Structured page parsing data
=-=-=

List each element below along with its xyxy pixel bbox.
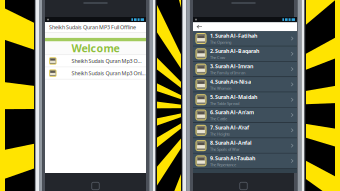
staticText: The Spoils of War	[210, 147, 240, 152]
staticText: The Women	[210, 85, 231, 91]
staticText: 2. Surah Al-Baqarah	[210, 48, 259, 55]
button[interactable]: Sheikh Sudais Quran Mp3 Online	[45, 67, 146, 79]
button[interactable]: Sheikh Sudais Quran MP3 Full Offline	[45, 22, 146, 32]
button[interactable]: 1. Surah Al-Fatihah	[193, 31, 297, 46]
button[interactable]: 6. Surah Al-An'am	[193, 108, 297, 122]
button[interactable]: Back	[193, 22, 297, 31]
staticText: The Cattle	[210, 116, 227, 121]
staticText: The Opening	[210, 40, 231, 45]
staticText: The Family of Imran	[210, 70, 245, 75]
staticText: Sheikh Sudais Quran MP3 Full Offline	[49, 24, 136, 31]
staticText: The Cow	[210, 55, 225, 60]
button[interactable]: 5. Surah Al-Maidah	[193, 92, 297, 107]
staticText: Welcome	[72, 41, 120, 55]
button[interactable]: 4. Surah An-Nisa	[193, 77, 297, 92]
staticText: The Table Spread	[210, 101, 239, 106]
button[interactable]: 9. Surah At-Taubah	[193, 154, 297, 168]
staticText: 8. Surah Al-Anfal	[210, 139, 252, 146]
staticText: 9. Surah At-Taubah	[210, 155, 255, 162]
staticText: 7. Surah Al-A'raf	[210, 124, 249, 131]
staticText: The Repentance	[210, 162, 236, 167]
staticText: 4. Surah An-Nisa	[210, 78, 251, 85]
staticText: 5. Surah Al-Maidah	[210, 93, 257, 100]
button[interactable]: 8. Surah Al-Anfal	[193, 138, 297, 153]
button[interactable]: 3. Surah Al-Imran	[193, 62, 297, 76]
staticText: 3. Surah Al-Imran	[210, 63, 253, 70]
staticText: Sheikh Sudais Quran Mp3 Offline	[72, 57, 146, 64]
button[interactable]: 2. Surah Al-Baqarah	[193, 46, 297, 61]
button[interactable]: Sheikh Sudais Quran Mp3 Offline	[45, 55, 146, 67]
staticText: The Heights	[210, 131, 230, 137]
staticText: 1. Surah Al-Fatihah	[210, 32, 257, 39]
staticText: 6. Surah Al-An'am	[210, 109, 254, 116]
staticText: Sheikh Sudais Quran Mp3 Online	[72, 70, 146, 77]
button[interactable]: 7. Surah Al-A'raf	[193, 123, 297, 138]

=-=-=

Try it
Search the data above for the string "Baqarah". Report every line where it is found.

Solution
staticText: 2. Surah Al-Baqarah	[210, 48, 259, 55]
button[interactable]: 2. Surah Al-Baqarah	[193, 46, 297, 61]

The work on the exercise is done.